--- Task objective ---
Of all the entries below, retype only the lines from the one with "Místnost / budova" through the one with "Необязательно — но текстовые отзывы", exactly as they appear.

--- Source material ---
▶
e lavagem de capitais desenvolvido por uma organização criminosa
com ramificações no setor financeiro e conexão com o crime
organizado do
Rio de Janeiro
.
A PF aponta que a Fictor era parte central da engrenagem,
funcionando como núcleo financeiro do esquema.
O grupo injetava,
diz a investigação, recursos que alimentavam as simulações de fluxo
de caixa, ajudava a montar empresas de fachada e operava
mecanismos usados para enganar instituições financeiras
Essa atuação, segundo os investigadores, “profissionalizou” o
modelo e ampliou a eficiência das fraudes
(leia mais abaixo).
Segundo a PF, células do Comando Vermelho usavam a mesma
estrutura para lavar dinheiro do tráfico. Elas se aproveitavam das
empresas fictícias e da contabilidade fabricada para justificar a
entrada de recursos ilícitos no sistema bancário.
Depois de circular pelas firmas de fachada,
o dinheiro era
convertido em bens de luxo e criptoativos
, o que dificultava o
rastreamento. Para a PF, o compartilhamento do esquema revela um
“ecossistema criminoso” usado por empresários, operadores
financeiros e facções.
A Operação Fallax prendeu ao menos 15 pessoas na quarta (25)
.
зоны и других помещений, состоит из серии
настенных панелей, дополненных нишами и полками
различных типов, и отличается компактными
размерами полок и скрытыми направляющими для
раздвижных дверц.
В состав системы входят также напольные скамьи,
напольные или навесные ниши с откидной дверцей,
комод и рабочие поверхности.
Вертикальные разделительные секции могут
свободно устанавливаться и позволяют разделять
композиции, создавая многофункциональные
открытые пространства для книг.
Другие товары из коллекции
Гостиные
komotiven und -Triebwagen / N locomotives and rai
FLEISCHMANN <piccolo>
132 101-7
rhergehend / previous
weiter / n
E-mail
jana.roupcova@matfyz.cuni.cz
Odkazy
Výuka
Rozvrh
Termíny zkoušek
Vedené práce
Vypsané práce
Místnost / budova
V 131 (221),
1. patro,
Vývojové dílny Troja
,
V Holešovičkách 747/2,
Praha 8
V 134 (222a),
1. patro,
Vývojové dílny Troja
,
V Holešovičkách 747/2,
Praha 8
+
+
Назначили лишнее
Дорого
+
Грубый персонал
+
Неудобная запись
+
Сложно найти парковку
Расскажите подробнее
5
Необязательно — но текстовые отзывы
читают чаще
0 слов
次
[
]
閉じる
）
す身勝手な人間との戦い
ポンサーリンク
◀
▶
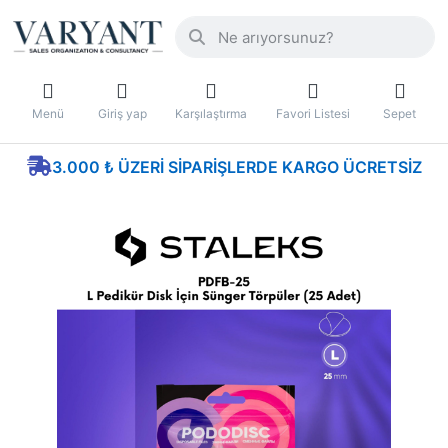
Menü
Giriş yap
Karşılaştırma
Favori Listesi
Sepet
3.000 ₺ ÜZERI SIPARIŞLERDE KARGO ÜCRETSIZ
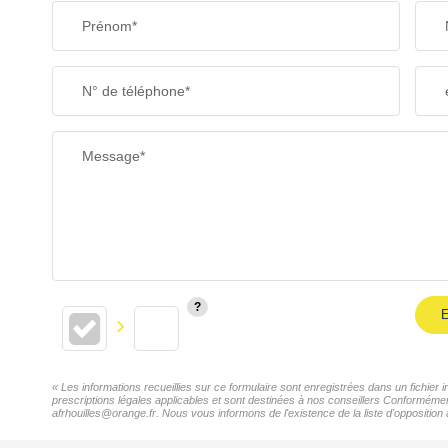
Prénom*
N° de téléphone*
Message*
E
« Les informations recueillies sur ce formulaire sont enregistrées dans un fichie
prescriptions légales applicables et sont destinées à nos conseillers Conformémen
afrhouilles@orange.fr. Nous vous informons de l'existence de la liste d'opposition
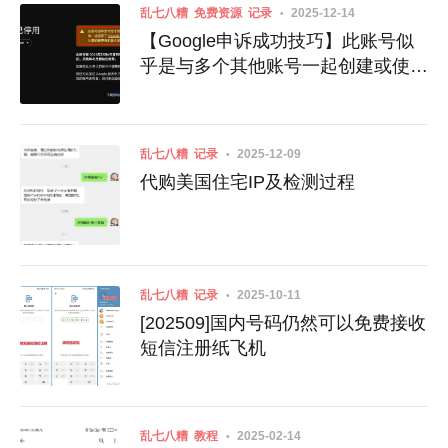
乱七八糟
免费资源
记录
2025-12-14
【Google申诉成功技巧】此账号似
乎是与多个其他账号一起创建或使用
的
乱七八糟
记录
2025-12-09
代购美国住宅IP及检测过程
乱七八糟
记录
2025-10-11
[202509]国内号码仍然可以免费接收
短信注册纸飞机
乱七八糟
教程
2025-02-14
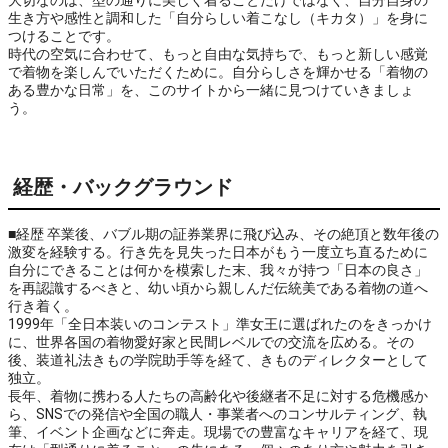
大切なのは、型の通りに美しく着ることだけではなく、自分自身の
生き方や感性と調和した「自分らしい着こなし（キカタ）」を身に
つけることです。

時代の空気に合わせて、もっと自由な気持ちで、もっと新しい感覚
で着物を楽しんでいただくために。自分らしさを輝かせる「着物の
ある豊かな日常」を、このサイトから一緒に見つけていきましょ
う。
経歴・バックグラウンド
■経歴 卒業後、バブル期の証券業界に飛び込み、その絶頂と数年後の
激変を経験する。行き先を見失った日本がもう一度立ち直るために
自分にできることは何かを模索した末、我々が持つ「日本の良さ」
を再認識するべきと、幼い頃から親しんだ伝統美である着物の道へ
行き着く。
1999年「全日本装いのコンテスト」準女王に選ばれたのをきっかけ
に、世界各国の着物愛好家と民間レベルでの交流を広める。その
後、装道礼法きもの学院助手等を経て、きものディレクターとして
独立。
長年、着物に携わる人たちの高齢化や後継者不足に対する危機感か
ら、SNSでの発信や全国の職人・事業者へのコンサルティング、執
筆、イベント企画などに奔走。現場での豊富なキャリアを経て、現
◀
--- Answer section ---
Místnost / budova
V 131 (221),
1. patro,
Vývojové dílny Troja
,
V Holešovičkách 747/2,
Praha 8
V 134 (222a),
1. patro,
Vývojové dílny Troja
,
V Holešovičkách 747/2,
Praha 8
+
+
Назначили лишнее
Дорого
+
Грубый персонал
+
Неудобная запись
+
Сложно найти парковку
Расскажите подробнее
5
Необязательно — но текстовые отзывы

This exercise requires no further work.